Jody Folwell was born and raised in Santa Clara Pueblo. Folwell is often referred to as the matriarch of the avant-garde in Native American pottery. As she has done since childhood, she continues to hand build and hand decorate all her pieces in the traditional ways. But there is very little to be called traditional in what is built and what is decorated.

Each of Folwell’s vessels is unique and different from the next. When you see a number of her pieces side by side, the variances are striking. One piece is perfectly curved and broad. The next is asymmetrical, angular and tall, as if sculpted. One has brightly colored, thick geometric shapes. Another is a lustrous black, polished so well you can see your reflection. The next one has elegant spiral forms as if tooled into supple brown leather. And still another has pastel-colored fish swimming in undefined waters. 

And all this can sometimes be accompanied by political satire or social commentary. Ah yes, the famous social commentary from Jody Folwell. Art is, after all, a form of communication, and Folwell is known for doing just this—occasionally communicating a strong opinion or a biting comment on what she might perceive as a social injustice or a political imperative. She has been doing this for decades and, no doubt, this has contributed greatly to her work being classified as avant-garde—unbound by the status quo, innovative, experimental, immediate, involved, topical, progressive.
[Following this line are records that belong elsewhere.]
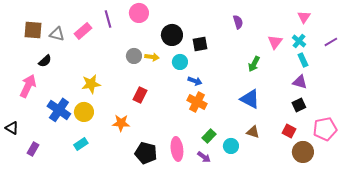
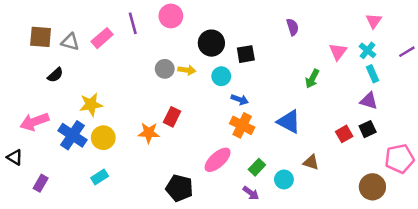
yellow star: (91, 84) -> (91, 104), moved
pink arrow: (28, 86) -> (34, 122), moved, turned -135
blue triangle: (250, 99) -> (289, 122), moved
orange star: (121, 123) -> (149, 133), moved
red square: (289, 131) -> (344, 134), moved, turned 32
pink ellipse: (177, 149) -> (218, 160), moved, turned 55

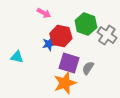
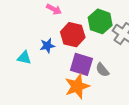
blue star: (49, 44) -> (47, 46), moved
gray semicircle: (88, 68) -> (102, 70), turned -72

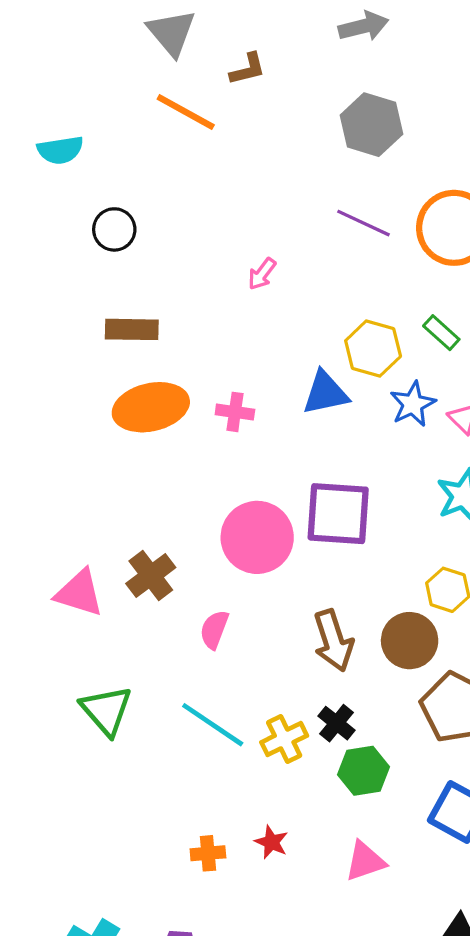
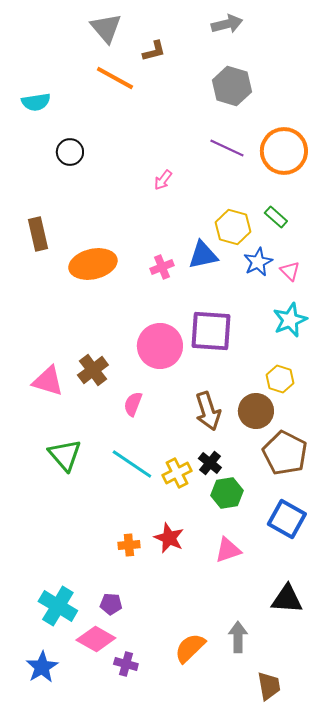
brown rectangle: (132, 329) -> (38, 234), moved, turned 76
pink cross: (235, 412) -> (162, 267), moved, turned -30
red star: (271, 842) -> (169, 538), size x1.4

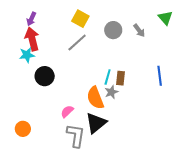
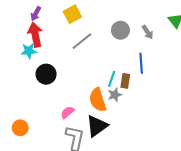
yellow square: (80, 19) -> (72, 14), moved, turned 30
blue line: (160, 76) -> (141, 63), moved

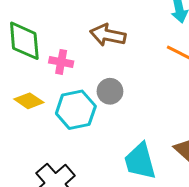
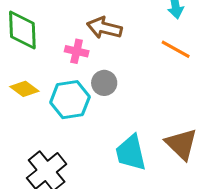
pink cross: (61, 62) -> (77, 51), moved

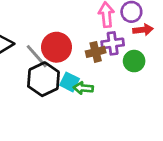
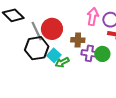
purple cross: (113, 43) -> (89, 53), moved
green arrow: (83, 88) -> (62, 62), turned -48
Among the array of awards and honors she has received over the years, Folwell was most recently honored in 2013 with a Community Spirit Award from First Peoples Fund, an organization that supports “creative Indigenous artists who share their inspiration, wisdom, knowledge and gifts with their communities.”

Still, she says, though she has lived and breathed pottery every day since childhood, she has never really considered herself an artist. She is as humble as she is talented. She is as unassuming as her work is influential.